[Dataset items]

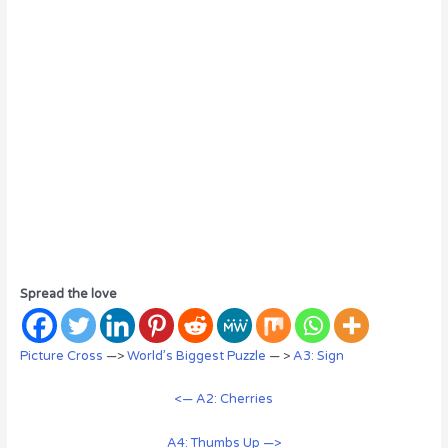
Spread the love
Picture Cross
—>
World’s Biggest Puzzle
— >
A3: Sign
<— A2: Cherries
A4: Thumbs Up —>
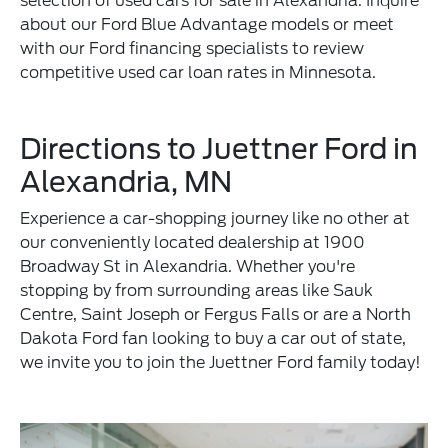
selection of used cars for sale in Alexandria. Inquire
about our Ford Blue Advantage models or meet
with our Ford financing specialists to review
competitive used car loan rates in Minnesota.
Directions to Juettner Ford in
Alexandria, MN
Experience a car-shopping journey like no other at
our conveniently located dealership at 1900
Broadway St in Alexandria. Whether you're
stopping by from surrounding areas like Sauk
Centre, Saint Joseph or Fergus Falls or are a North
Dakota Ford fan looking to buy a car out of state,
we invite you to join the Juettner Ford family today!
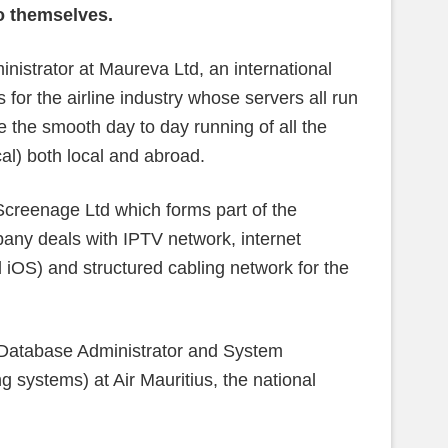
to themselves.
nistrator at Maureva Ltd, an international
 for the airline industry whose servers all run
e the smooth day to day running of all the
cal) both local and abroad.
Screenage Ltd which forms part of the
ny deals with IPTV network, internet
d iOS) and structured cabling network for the
 (Database Administrator and System
g systems) at Air Mauritius, the national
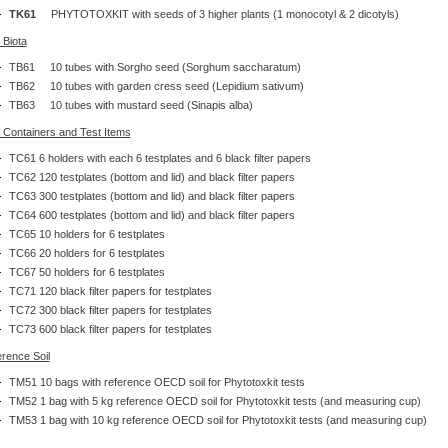
TK61
PHYTOTOXKIT with seeds of 3 higher plants (1 monocotyl & 2 dicotyls)
 Biota
TB61 10 tubes with Sorgho seed (Sorghum saccharatum)
TB62 10 tubes with garden cress seed (Lepidium sativum)
TB63 10 tubes with mustard seed (Sinapis alba)
 Containers and Test Items
TC61 6 holders with each 6 testplates and 6 black filter papers
TC62 120 testplates (bottom and lid) and black filter papers
TC63 300 testplates (bottom and lid) and black filter papers
TC64 600 testplates (bottom and lid) and black filter papers
TC65 10 holders for 6 testplates
TC66 20 holders for 6 testplates
TC67 50 holders for 6 testplates
TC71 120 black filter papers for testplates
TC72 300 black filter papers for testplates
TC73 600 black filter papers for testplates
rence Soil
TM51 10 bags with reference OECD soil for Phytotoxkit tests
TM52 1 bag with 5 kg reference OECD soil for Phytotoxkit tests (and measuring cup)
TM53 1 bag with 10 kg reference OECD soil for Phytotoxkit tests (and measuring cup)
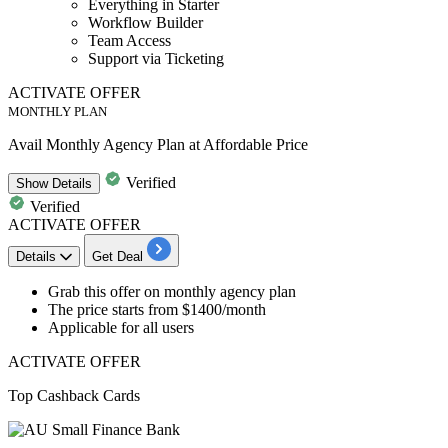
Everything in Starter
Workflow Builder
Team Access
Support via Ticketing
ACTIVATE OFFER
MONTHLY PLAN
Avail Monthly Agency Plan at Affordable Price
Verified
Show
Details
Verified
ACTIVATE OFFER
Details
Get Deal
Grab this offer on
monthly agency plan
The price starts from
$1400/month
Applicable for
all users
ACTIVATE OFFER
Top Cashback Cards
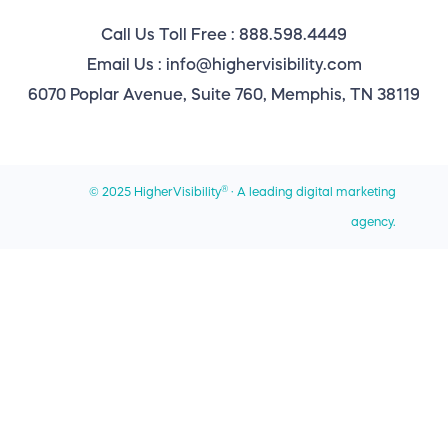
Reseller Program
Best Web Design Companies for Small Businesses
Call Us Toll Free : 888.598.4449
Memphis Location
Website Maintenance
Best Digital Marketing Agencies for Franchises
Email Us : info@highervisibility.com
Atlanta Office
6070 Poplar Avenue, Suite 760, Memphis, TN 38119
Best WordPress Design Agencies
Chicago Office
Best Local SEO Companies
Miami Office
Best SEO Companies for Home Services
®
© 2025 HigherVisibility
· A leading digital marketing
Privacy Policy
Best SEO Companies for Roofers
agency.
Sitemap
Contact Us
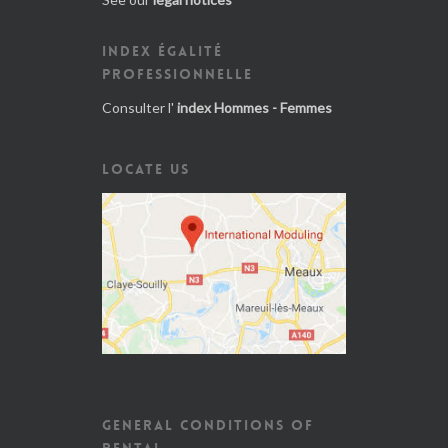
INDEX ÉGALITÉ
PROFESSIONNELLE
Consulter l'
index Hommes - Femmes
LOCATE US
GENERAL CONDITIONS OF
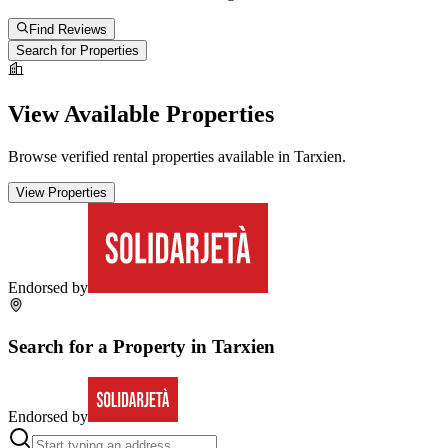
Find Reviews
Search for Properties
View Available Properties
Browse verified rental properties available in
Tarxien
.
View Properties
Endorsed by
Search for a Property in
Tarxien
Endorsed by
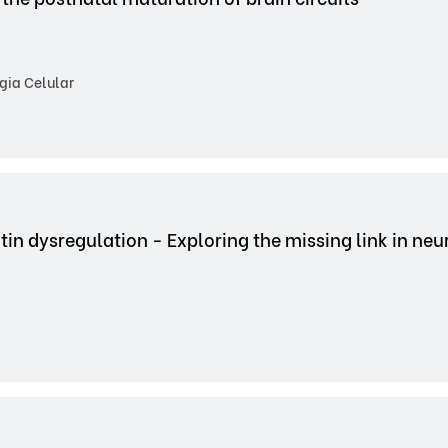
gia Celular
tin dysregulation - Exploring the missing link in ne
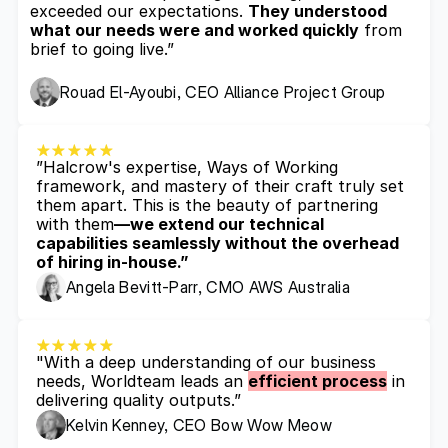
exceeded our expectations. 
They understood 
what our needs were and worked quickly
 from 
brief to going live.”
Rouad El-Ayoubi, CEO Alliance Project Group
”Halcrow's expertise, Ways of Working 
framework, and mastery of their craft truly set 
them apart. This is the beauty of partnering 
with them
—we extend our technical 
capabilities seamlessly without the overhead 
of hiring in-house.”
Angela Bevitt-Parr, CMO AWS Australia
"With a deep understanding of our business 
needs, Worldteam leads an 
efficient process
 in 
delivering quality outputs.”
Kelvin Kenney, CEO Bow Wow Meow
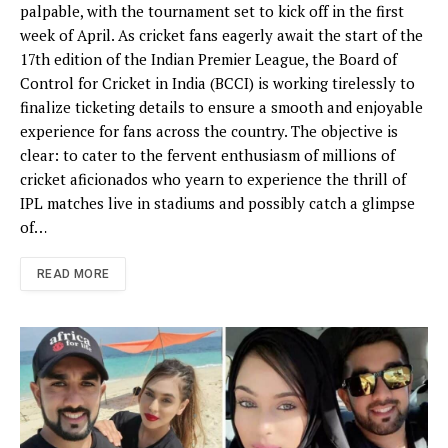
palpable, with the tournament set to kick off in the first
week of April. As cricket fans eagerly await the start of the
17th edition of the Indian Premier League, the Board of
Control for Cricket in India (BCCI) is working tirelessly to
finalize ticketing details to ensure a smooth and enjoyable
experience for fans across the country. The objective is
clear: to cater to the fervent enthusiasm of millions of
cricket aficionados who yearn to experience the thrill of
IPL matches live in stadiums and possibly catch a glimpse
of…
READ MORE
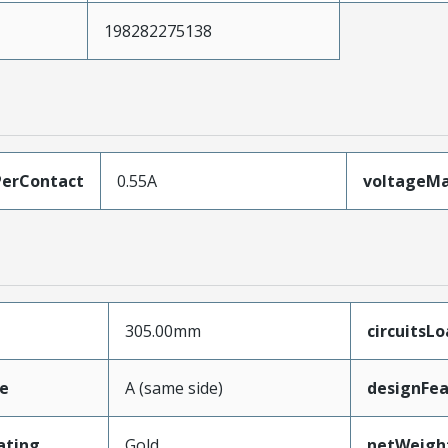
198282275138
erContact
0.55A
voltageM
305.00mm
circuitsL
e
A (same side)
designFea
ating
Gold
netWeigh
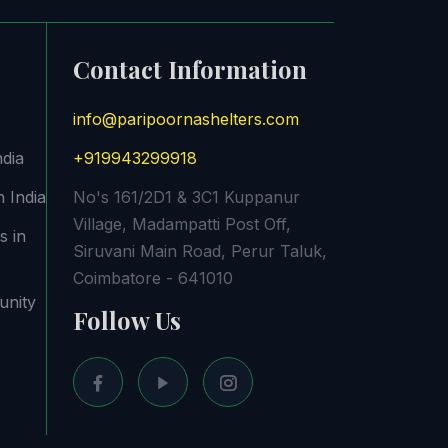
Contact Information
info@paripoornashelters.com
ndia
+919943299918
 India
No's 161/2D1 & 3C1 Kuppanur
Village, Madampatti Post Off,
s in
Siruvani Main Road, Perur Taluk,
Coimbatore - 641010
unity
Follow Us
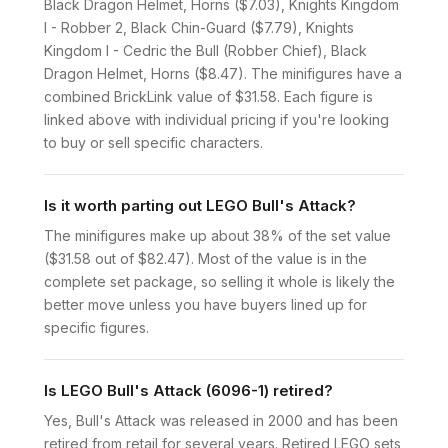
Black Dragon Helmet, Horns ($7.03), Knights Kingdom
I - Robber 2, Black Chin-Guard ($7.79), Knights
Kingdom I - Cedric the Bull (Robber Chief), Black
Dragon Helmet, Horns ($8.47). The minifigures have a
combined BrickLink value of $31.58. Each figure is
linked above with individual pricing if you're looking
to buy or sell specific characters.
Is it worth parting out LEGO Bull's Attack?
The minifigures make up about 38% of the set value
($31.58 out of $82.47). Most of the value is in the
complete set package, so selling it whole is likely the
better move unless you have buyers lined up for
specific figures.
Is LEGO Bull's Attack (6096-1) retired?
Yes, Bull's Attack was released in 2000 and has been
retired from retail for several years. Retired LEGO sets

### [PROBLEM]
Your copy should repeat each entry above exactly but contain no pictures.

### [OUTPUT FOR THIS TASK]
Spread the love
Picture Cross
—>
World’s Biggest Puzzle
— >
A3: Sign
<— A2: Cherries
A4: Thumbs Up —>
selection of used cars for sale in Alexandria. Inquire
about our Ford Blue Advantage models or meet
with our Ford financing specialists to review
competitive used car loan rates in Minnesota.
Directions to Juettner Ford in
Alexandria, MN
Experience a car-shopping journey like no other at
our conveniently located dealership at 1900
Broadway St in Alexandria. Whether you're
stopping by from surrounding areas like Sauk
Centre, Saint Joseph or Fergus Falls or are a North
Dakota Ford fan looking to buy a car out of state,
we invite you to join the Juettner Ford family today!
to themselves.
nistrator at Maureva Ltd, an international
 for the airline industry whose servers all run
e the smooth day to day running of all the
cal) both local and abroad.
Screenage Ltd which forms part of the
ny deals with IPTV network, internet
d iOS) and structured cabling network for the
 (Database Administrator and System
g systems) at Air Mauritius, the national
TK61
PHYTOTOXKIT with seeds of 3 higher plants (1 monocotyl & 2 dicotyls)
 Biota
TB61 10 tubes with Sorgho seed (Sorghum saccharatum)
TB62 10 tubes with garden cress seed (Lepidium sativum)
TB63 10 tubes with mustard seed (Sinapis alba)
 Containers and Test Items
TC61 6 holders with each 6 testplates and 6 black filter papers
TC62 120 testplates (bottom and lid) and black filter papers
TC63 300 testplates (bottom and lid) and black filter papers
TC64 600 testplates (bottom and lid) and black filter papers
TC65 10 holders for 6 testplates
TC66 20 holders for 6 testplates
TC67 50 holders for 6 testplates
TC71 120 black filter papers for testplates
TC72 300 black filter papers for testplates
TC73 600 black filter papers for testplates
rence Soil
TM51 10 bags with reference OECD soil for Phytotoxkit tests
TM52 1 bag with 5 kg reference OECD soil for Phytotoxkit tests (and measuring cup)
TM53 1 bag with 10 kg reference OECD soil for Phytotoxkit tests (and measuring cup)
Everything in Starter
Workflow Builder
Team Access
Support via Ticketing
ACTIVATE OFFER
MONTHLY PLAN
Avail Monthly Agency Plan at Affordable Price
Verified
Show
Details
Verified
ACTIVATE OFFER
Details
Get Deal
Grab this offer on
monthly agency plan
The price starts from
$1400/month
Applicable for
all users
ACTIVATE OFFER
Top Cashback Cards
Reseller Program
Best Web Design Companies for Small Businesses
Call Us Toll Free : 888.598.4449
Memphis Location
Website Maintenance
Best Digital Marketing Agencies for Franchises
Email Us : info@highervisibility.com
Atlanta Office
6070 Poplar Avenue, Suite 760, Memphis, TN 38119
Best WordPress Design Agencies
Chicago Office
Best Local SEO Companies
Miami Office
Best SEO Companies for Home Services
®
© 2025 HigherVisibility
· A leading digital marketing
Privacy Policy
Best SEO Companies for Roofers
agency.
Sitemap
Contact Us
INDEX ÉGALITÉ
PROFESSIONNELLE
Consulter l'
index Hommes - Femmes
LOCATE US
GENERAL CONDITIONS OF
Find Reviews
Search for Properties
View Available Properties
Browse verified rental properties available in
Tarxien
.
View Properties
Endorsed by
Search for a Property in
Tarxien
Endorsed by
gia Celular
tin dysregulation - Exploring the missing link in ne
exceeded our expectations. 
They understood 
what our needs were and worked quickly
 from 
brief to going live.”
Rouad El-Ayoubi, CEO Alliance Project Group
”Halcrow's expertise, Ways of Working 
framework, and mastery of their craft truly set 
them apart. This is the beauty of partnering 
with them
—we extend our technical 
capabilities seamlessly without the overhead 
of hiring in-house.”
Angela Bevitt-Parr, CMO AWS Australia
"With a deep understanding of our business 
needs, Worldteam leads an 
efficient process
 in 
delivering quality outputs.”
Kelvin Kenney, CEO Bow Wow Meow
palpable, with the tournament set to kick off in the first
week of April. As cricket fans eagerly await the start of the
17th edition of the Indian Premier League, the Board of
Control for Cricket in India (BCCI) is working tirelessly to
finalize ticketing details to ensure a smooth and enjoyable
experience for fans across the country. The objective is
clear: to cater to the fervent enthusiasm of millions of
cricket aficionados who yearn to experience the thrill of
IPL matches live in stadiums and possibly catch a glimpse
of…
READ MORE
198282275138
erContact
0.55A
voltageM
305.00mm
circuitsL
e
A (same side)
designFea
ating
Gold
netWeigh
Contact Information
info@paripoornashelters.com
ndia
+919943299918
 India
No's 161/2D1 & 3C1 Kuppanur
Village, Madampatti Post Off,
s in
Siruvani Main Road, Perur Taluk,
Coimbatore - 641010
unity
Follow Us
Black Dragon Helmet, Horns ($7.03), Knights Kingdom
I - Robber 2, Black Chin-Guard ($7.79), Knights
Kingdom I - Cedric the Bull (Robber Chief), Black
Dragon Helmet, Horns ($8.47). The minifigures have a
combined BrickLink value of $31.58. Each figure is
linked above with individual pricing if you're looking
to buy or sell specific characters.
Is it worth parting out LEGO Bull's Attack?
The minifigures make up about 38% of the set value
($31.58 out of $82.47). Most of the value is in the
complete set package, so selling it whole is likely the
better move unless you have buyers lined up for
specific figures.
Is LEGO Bull's Attack (6096-1) retired?
Yes, Bull's Attack was released in 2000 and has been
retired from retail for several years. Retired LEGO sets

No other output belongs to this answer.